Is abortion artist Aliza Shvarts really crazy, or is her fancy Ivy League school simply trying to avert a major PR disaster by pretending she’s not? Yesterday, the Yale ’08 announced that for her senior art project, she got herself knocked up, induced a bunch of miscarriages via “herbal abortificients” (whatever those are), and then smeared the resulting blood/dead baby mixture over some cubes she planned on hanging from a gallery ceiling.
Oh, and there’s videotape!
After she was widely criticized in nearly ever blog and newspaper outlet in the country, Yale officials put out a press release claiming that Shvarts admitted to the school that she was actually a performance artist whose piece was nothing more than “a creative fiction.” Except then Shvarts told the Yale Daily News that the University’s statement was “ultimately inaccurate,” and that she really did use a needleless syringe to insert semen into herself, and take herbs to make herself bleed into a cup, and videotape the whole thing. As for whether or not she was every technically carrying a child—the major point of controversy—well, she’s not really sure. “No one can say with 100-percent certainty that anything in the piece did or did not happen, because the nature of the piece is that it did not consist of certainties,” she claims. Well, there is one person who should be able to say with 100-percent certainty what did or did not happen: Shvarts. Though that might be too logical a conclusion to draw from something so fundamentally half-baked.
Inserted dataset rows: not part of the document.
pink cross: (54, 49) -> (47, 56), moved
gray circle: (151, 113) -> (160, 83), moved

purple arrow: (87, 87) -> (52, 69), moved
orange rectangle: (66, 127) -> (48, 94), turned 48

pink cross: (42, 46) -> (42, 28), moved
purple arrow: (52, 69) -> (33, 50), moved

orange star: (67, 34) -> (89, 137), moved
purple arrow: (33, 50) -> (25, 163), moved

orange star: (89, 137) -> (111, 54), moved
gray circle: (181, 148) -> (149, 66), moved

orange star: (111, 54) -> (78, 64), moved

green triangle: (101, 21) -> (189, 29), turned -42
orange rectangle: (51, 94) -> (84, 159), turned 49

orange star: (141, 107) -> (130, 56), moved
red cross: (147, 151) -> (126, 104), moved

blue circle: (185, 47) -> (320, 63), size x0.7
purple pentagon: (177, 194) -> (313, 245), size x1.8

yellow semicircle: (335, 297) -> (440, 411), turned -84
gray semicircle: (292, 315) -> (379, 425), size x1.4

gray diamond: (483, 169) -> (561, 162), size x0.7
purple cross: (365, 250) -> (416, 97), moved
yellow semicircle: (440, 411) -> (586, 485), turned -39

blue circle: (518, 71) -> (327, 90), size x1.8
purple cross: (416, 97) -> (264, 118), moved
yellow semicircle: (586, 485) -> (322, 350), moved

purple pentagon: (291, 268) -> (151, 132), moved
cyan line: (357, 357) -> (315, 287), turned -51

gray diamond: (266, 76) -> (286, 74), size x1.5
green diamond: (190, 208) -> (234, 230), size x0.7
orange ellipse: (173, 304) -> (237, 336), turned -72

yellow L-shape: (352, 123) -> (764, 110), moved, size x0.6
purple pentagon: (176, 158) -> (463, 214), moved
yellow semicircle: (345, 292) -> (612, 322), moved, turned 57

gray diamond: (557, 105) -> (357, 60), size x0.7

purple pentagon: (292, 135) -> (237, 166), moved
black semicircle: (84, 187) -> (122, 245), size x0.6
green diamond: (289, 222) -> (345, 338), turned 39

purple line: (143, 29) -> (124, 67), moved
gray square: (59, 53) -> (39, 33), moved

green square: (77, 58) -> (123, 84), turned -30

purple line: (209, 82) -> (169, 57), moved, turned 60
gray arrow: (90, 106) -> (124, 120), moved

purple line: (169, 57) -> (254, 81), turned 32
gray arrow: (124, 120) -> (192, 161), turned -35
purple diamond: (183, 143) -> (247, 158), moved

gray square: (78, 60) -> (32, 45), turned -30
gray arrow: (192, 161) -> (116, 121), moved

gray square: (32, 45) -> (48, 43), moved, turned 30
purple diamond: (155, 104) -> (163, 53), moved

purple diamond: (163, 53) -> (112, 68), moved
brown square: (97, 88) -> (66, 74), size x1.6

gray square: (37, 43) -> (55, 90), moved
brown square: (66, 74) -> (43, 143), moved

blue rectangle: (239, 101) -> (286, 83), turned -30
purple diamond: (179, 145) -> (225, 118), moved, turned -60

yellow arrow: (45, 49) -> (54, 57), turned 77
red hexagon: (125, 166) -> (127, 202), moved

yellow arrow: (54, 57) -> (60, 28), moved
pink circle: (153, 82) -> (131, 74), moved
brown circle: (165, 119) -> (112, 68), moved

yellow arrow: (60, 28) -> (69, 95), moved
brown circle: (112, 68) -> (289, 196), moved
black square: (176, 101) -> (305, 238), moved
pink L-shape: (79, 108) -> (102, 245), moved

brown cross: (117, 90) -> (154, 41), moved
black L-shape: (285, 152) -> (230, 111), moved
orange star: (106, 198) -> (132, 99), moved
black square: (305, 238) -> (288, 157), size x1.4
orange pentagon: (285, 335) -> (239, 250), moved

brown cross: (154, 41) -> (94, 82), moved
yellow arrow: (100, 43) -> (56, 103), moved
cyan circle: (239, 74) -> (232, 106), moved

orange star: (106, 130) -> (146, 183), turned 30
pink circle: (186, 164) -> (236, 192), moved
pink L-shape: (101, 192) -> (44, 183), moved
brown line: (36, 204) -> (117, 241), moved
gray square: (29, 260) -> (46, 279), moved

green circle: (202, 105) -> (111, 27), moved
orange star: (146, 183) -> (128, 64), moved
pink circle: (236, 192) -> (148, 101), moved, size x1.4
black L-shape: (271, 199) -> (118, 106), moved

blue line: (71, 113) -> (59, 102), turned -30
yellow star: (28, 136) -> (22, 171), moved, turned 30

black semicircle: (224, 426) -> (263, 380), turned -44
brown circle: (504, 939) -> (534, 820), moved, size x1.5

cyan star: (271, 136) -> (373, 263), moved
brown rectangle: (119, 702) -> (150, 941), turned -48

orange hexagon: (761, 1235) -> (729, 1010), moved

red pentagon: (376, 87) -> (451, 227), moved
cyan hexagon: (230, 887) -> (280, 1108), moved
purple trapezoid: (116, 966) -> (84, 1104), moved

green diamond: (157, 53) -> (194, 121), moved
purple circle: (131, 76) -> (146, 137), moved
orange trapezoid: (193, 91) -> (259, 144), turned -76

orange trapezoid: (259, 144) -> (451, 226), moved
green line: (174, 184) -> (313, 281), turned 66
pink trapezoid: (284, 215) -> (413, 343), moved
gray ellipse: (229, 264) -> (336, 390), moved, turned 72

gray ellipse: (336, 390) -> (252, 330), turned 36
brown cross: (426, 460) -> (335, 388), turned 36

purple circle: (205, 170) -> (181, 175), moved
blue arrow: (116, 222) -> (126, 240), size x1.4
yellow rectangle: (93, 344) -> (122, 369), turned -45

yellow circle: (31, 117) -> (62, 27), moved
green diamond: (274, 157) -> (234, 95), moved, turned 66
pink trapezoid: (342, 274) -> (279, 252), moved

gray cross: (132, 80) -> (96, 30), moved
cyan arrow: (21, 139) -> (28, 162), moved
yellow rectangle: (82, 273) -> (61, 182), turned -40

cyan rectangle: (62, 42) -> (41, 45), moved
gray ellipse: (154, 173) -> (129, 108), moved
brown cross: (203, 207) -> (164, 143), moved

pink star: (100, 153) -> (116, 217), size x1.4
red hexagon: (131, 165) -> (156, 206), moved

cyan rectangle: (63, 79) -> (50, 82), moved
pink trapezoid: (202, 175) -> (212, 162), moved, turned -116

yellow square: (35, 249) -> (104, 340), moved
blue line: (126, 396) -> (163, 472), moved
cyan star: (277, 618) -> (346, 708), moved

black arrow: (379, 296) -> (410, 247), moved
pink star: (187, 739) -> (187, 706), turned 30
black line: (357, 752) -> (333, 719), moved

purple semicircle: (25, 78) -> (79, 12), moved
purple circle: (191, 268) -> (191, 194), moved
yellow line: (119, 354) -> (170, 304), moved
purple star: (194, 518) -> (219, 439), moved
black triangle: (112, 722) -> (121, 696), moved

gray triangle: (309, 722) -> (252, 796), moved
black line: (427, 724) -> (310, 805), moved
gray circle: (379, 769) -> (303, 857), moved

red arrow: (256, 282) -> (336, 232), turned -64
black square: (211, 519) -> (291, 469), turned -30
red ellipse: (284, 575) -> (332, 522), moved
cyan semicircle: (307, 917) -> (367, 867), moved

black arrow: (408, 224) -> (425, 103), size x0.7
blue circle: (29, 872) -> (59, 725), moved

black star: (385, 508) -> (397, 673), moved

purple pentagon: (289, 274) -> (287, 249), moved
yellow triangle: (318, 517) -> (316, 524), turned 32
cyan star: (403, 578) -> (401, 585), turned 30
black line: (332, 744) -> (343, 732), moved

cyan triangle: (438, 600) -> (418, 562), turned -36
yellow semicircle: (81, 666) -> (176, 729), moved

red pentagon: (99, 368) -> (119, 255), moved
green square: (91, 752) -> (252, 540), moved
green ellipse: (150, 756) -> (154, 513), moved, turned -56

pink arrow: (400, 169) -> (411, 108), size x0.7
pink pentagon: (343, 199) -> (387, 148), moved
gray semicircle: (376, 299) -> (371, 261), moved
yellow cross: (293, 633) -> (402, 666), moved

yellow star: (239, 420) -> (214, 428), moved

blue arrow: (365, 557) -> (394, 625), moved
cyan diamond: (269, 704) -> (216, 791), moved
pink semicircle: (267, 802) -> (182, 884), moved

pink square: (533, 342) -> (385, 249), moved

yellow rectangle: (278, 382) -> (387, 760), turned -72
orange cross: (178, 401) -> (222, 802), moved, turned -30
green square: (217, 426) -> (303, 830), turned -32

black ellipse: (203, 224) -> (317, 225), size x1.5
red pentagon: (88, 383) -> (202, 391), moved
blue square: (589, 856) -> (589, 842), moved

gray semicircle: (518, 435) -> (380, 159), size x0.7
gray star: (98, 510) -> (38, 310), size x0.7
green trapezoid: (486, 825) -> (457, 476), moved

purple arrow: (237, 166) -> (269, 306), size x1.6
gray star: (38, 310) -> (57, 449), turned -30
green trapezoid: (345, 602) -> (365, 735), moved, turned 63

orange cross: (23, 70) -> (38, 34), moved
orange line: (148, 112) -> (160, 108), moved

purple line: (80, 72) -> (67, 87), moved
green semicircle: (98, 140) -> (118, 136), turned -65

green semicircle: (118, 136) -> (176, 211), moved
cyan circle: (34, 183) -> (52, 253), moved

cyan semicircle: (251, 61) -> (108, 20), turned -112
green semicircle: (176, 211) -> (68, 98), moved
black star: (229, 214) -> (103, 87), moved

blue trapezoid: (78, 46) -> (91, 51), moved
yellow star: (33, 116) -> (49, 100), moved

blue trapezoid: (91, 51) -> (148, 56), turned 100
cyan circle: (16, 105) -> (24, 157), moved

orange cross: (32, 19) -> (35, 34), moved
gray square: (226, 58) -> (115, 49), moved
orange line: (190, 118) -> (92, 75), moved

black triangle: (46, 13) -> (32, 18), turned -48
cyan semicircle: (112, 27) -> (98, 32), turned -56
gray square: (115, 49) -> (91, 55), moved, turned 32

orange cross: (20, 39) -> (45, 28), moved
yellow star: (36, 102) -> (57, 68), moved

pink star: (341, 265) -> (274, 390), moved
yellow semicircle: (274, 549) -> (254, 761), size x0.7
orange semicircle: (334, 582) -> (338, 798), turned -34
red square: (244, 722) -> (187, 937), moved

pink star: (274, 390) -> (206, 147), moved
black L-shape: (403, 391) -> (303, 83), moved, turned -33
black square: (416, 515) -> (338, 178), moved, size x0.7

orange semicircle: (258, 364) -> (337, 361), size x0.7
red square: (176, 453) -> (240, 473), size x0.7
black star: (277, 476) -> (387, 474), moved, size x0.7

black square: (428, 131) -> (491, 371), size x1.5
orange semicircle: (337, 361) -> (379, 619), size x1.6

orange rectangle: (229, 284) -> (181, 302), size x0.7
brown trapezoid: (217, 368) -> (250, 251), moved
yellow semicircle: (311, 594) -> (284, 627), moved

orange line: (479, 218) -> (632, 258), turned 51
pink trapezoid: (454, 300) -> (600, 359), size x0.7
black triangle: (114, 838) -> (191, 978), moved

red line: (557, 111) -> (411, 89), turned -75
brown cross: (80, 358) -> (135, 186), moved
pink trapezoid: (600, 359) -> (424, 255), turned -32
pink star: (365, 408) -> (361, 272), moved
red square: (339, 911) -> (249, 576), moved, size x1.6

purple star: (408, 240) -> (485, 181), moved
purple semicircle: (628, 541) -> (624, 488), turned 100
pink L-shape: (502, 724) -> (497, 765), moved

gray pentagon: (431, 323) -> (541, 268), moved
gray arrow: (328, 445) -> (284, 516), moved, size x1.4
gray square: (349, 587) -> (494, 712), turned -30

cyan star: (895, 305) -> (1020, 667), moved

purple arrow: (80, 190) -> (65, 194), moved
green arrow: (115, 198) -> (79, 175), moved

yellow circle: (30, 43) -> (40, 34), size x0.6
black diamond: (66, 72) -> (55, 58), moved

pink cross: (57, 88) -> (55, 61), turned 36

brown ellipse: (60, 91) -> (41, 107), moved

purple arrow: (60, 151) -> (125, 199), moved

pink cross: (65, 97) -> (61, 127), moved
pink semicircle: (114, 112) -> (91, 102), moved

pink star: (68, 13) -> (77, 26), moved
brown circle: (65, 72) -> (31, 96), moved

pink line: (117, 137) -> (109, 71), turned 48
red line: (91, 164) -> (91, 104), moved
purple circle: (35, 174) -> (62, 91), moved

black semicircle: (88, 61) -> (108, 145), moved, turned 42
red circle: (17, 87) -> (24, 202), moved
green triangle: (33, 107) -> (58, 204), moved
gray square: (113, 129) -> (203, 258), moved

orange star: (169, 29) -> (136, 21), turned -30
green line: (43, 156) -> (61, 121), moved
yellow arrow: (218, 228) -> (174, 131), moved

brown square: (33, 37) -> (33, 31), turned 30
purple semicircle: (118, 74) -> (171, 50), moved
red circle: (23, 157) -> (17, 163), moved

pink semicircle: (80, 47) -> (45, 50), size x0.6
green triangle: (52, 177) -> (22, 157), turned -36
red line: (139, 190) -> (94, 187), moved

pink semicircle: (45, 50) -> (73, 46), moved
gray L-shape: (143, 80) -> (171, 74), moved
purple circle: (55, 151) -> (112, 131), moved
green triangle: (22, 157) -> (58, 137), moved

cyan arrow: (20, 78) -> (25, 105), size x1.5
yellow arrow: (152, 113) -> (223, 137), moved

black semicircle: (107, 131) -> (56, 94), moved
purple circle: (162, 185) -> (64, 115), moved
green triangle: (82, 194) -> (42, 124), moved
Yale isn’t even the only institution that wishes the kooky artist never stepped foot on campus. The Buckley School, the elite Manhattan prep school at which Shvarts was valedictorian, expunged her from its website last night, according to a commenter on the Yale Daily News‘ story.
So who’s lying, Yale or Shvarts? It’s impossible to tell, but our money’s on Yale. We knew some fine art majors back in college, and they were just attention starved/loopy enough to actually do something like this. Yale’s statement also reads like a quintessential backpedal. We suppose we could find out by checking out the videotape, but we’d rather not. Seriously.